Work request =
Write only the number of lines in the data that contain the word "taux".

Given entries =
================
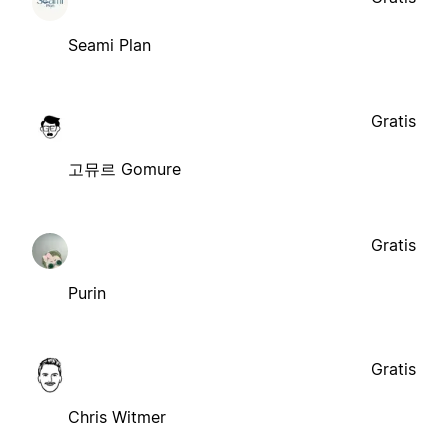
Seami Plan
Gratis
고뮤르 Gomure
Gratis
Purin
Gratis
Chris Witmer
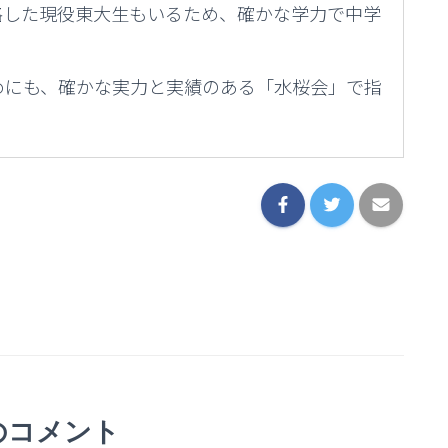
格した現役東大生もいるため、確かな学力で中学
めにも、確かな実力と実績のある「水桜会」で指
のコメント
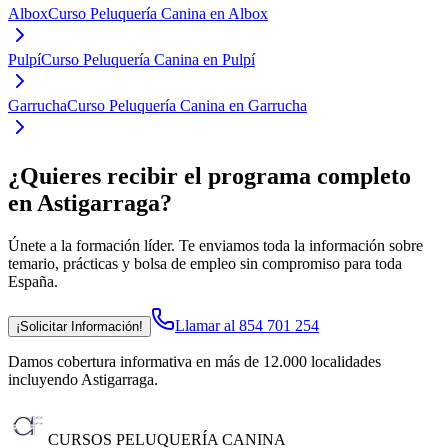
Albox
Curso Peluquería Canina en Albox
Pulpí
Curso Peluquería Canina en Pulpí
Garrucha
Curso Peluquería Canina en Garrucha
¿Quieres recibir el programa completo
en Astigarraga
?
Únete a la formación líder. Te enviamos toda la información sobre
temario, prácticas y bolsa de empleo sin compromiso para toda
España.
Llamar al 854 701 254
¡Solicitar Información!
Damos cobertura informativa en más de 12.000 localidades
incluyendo Astigarraga
.
CURSOS PELUQUERÍA CANINA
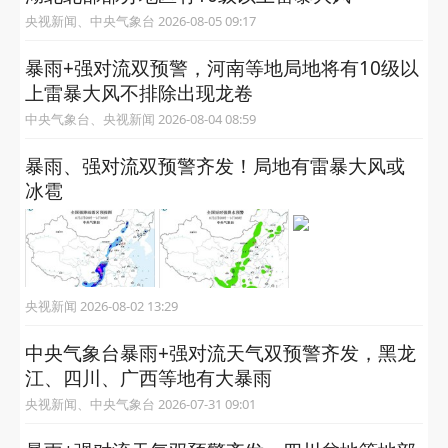
央视新闻、中央气象台 2026-08-05 09:17
暴雨+强对流双预警，河南等地局地将有10级以
上雷暴大风不排除出现龙卷
中央气象台、央视新闻 2026-08-04 08:59
暴雨、强对流双预警齐发！局地有雷暴大风或
冰雹
央视新闻 2026-08-02 13:29
中央气象台暴雨+强对流天气双预警齐发，黑龙
江、四川、广西等地有大暴雨
央视新闻、中央气象台 2026-07-31 09:01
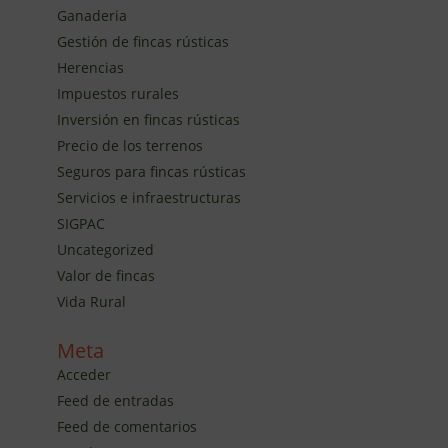
Ganaderia
Gestión de fincas rústicas
Herencias
Impuestos rurales
Inversión en fincas rústicas
Precio de los terrenos
Seguros para fincas rústicas
Servicios e infraestructuras
SIGPAC
Uncategorized
Valor de fincas
Vida Rural
Meta
Acceder
Feed de entradas
Feed de comentarios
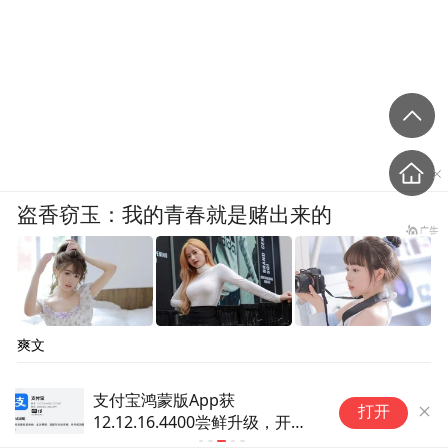
人形成依赖。
至于5年的赡养时间，李迎说，是怕一下把计
划定到老人百年会让大家负担过重。“5年之
后，我怎么知道还有多少人跟我一起干呢？”
第一个报名的是杨健。他是个身高将近一米
盗香窃玉：我的青春就是赌出来的
八的大块头，沉默寡言，感情丰沛，耳根子
很软。他顾不上考虑多少同学加入、自己分
担多少钱，就在群里接龙报名。
爽文
与其他同学相比，杨健家境一般。大部分同
学在长沙县城、甚至长沙市区买了房子，他
海尔智家董事长解读AI时代的智
打开
却一直无力负担。
慧生活：不用开口设备先想到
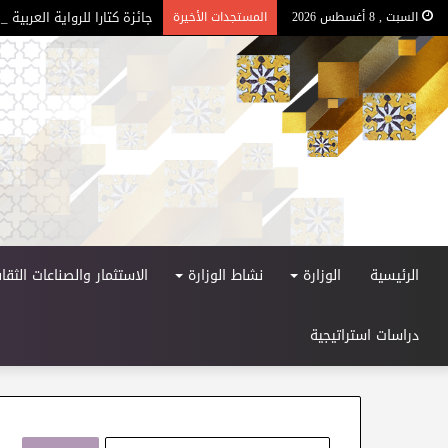
جائزة كتارا للرواية العربية – ا
السبت , 8 أغسطس 2026
المستجدات الأخيرة
الرئيسية
الوزارة
نشاط الوزارة
الاستثمار والصناعات الثقاف
دراسات استراتيجية
ا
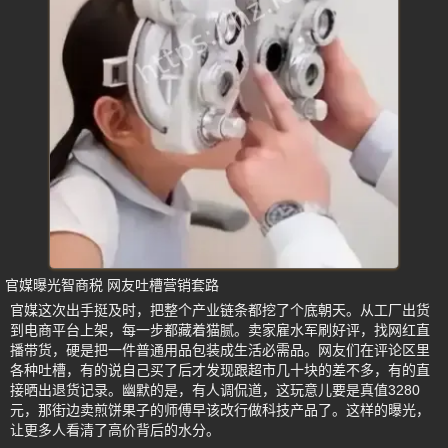
官媒曝光智商税 网友吐槽营销套路
官媒这次出手挺及时，把整个产业链条都挖了个底朝天。从工厂出货
到电商平台上架，每一步都藏着猫腻。卖家雇水军刷好评，找网红直
播带货，硬是把一件普通用品包装成生活必需品。网友们在评论区里
各种吐槽，有的说自己买了后才发现跟超市几十块的差不多，有的直
接晒出退货记录。幽默的是，有人调侃道，这玩意儿要是真值3280
元，那街边卖煎饼果子的师傅早该改行做科技产品了。这样的曝光，
让更多人看清了高价背后的水分。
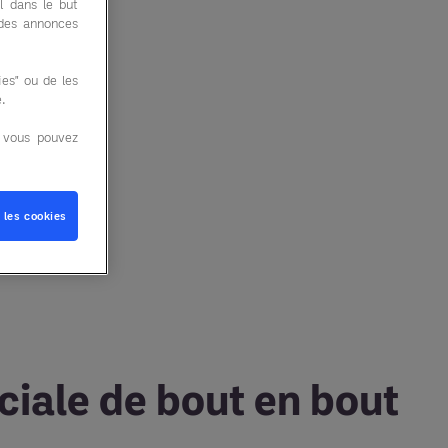
l dans le but
 des annonces
es" ou de les
e.
, vous pouvez
 les cookies
ciale de bout en bout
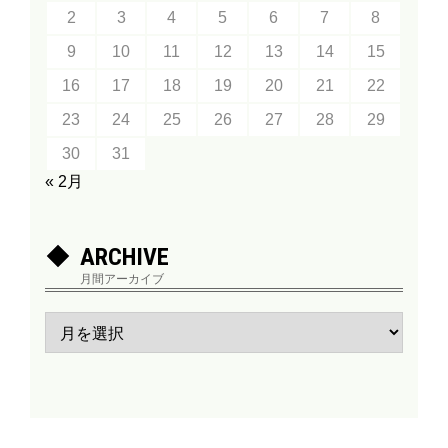
2
3
4
5
6
7
8
9
10
11
12
13
14
15
16
17
18
19
20
21
22
23
24
25
26
27
28
29
30
31
« 2月
ARCHIVE
月間アーカイブ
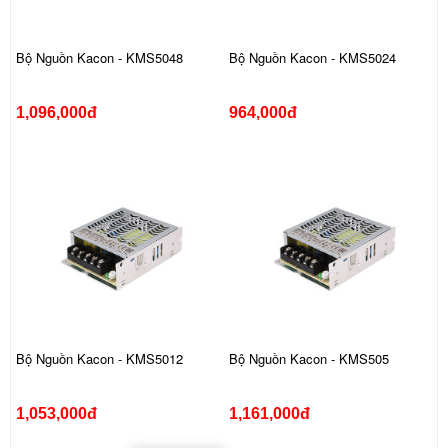
Bộ Nguồn Kacon - KMS5048
Bộ Nguồn Kacon - KMS5024
1,096,000đ
964,000đ
Bộ Nguồn Kacon - KMS5012
Bộ Nguồn Kacon - KMS505
1,053,000đ
1,161,000đ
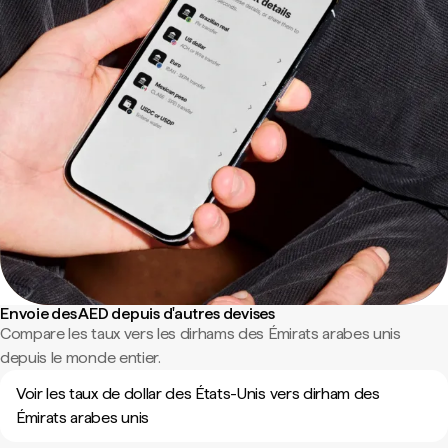
Envoie des AED depuis d'autres devises
Compare les taux vers les dirhams des Émirats arabes unis
depuis le monde entier.
Voir les taux de dollar des États-Unis vers dirham des
Émirats arabes unis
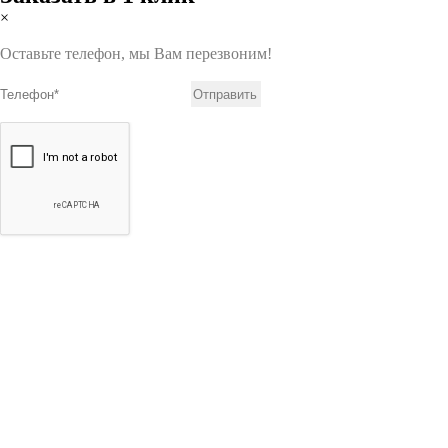
×
Оставьте телефон, мы Вам перезвоним!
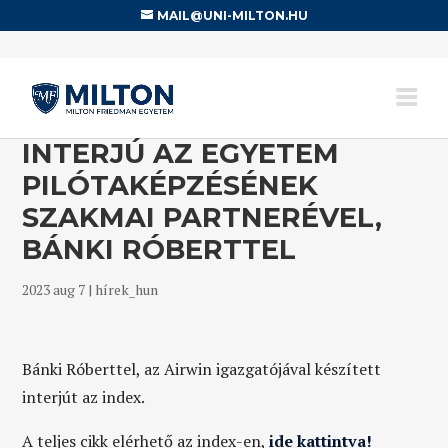
MAIL@UNI-MILTON.HU
INTERJÚ AZ EGYETEM
PILÓTAKÉPZÉSÉNEK
SZAKMAI PARTNERÉVEL,
BÁNKI RÓBERTTEL
2023 aug 7
|
hírek_hun
Bánki Róberttel, az Airwin igazgatójával készített
interjút az index.
A teljes cikk elérhető az index-en,
ide kattintva!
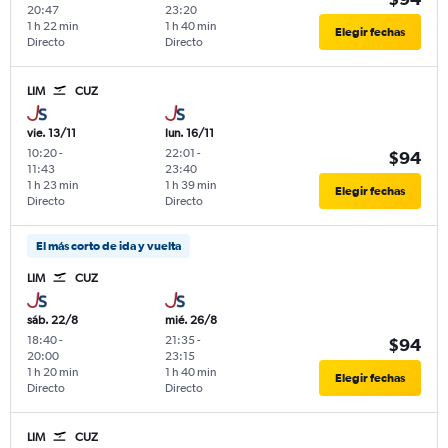
20:47
23:20
1 h 22 min
1 h 40 min
Elegir fechas
Directo
Directo
LIM
CUZ
vie. 13/11
lun. 16/11
10:20
-
22:01
-
$94
11:43
23:40
1 h 23 min
1 h 39 min
Elegir fechas
Directo
Directo
El más corto de ida y vuelta
LIM
CUZ
sáb. 22/8
mié. 26/8
18:40
-
21:35
-
$94
20:00
23:15
1 h 20 min
1 h 40 min
Elegir fechas
Directo
Directo
LIM
CUZ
================
Response area =
2